▶ **WORK TASK**:
Your answer should reproduce every line of the material in which the word "Крым" occurs.

▶ **STORED DATA**:
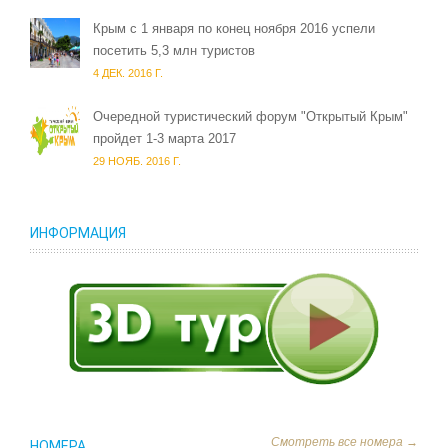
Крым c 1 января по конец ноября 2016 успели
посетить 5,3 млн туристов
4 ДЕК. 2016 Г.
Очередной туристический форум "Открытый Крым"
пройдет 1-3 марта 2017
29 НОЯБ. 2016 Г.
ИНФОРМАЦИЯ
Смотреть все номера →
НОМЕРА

--

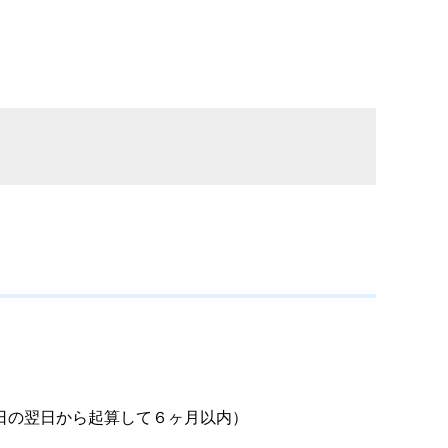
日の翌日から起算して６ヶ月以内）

▶ **RESULT OF THIS EXERCISE**:
Крым c 1 января по конец ноября 2016 успели
Очередной туристический форум "Открытый Крым"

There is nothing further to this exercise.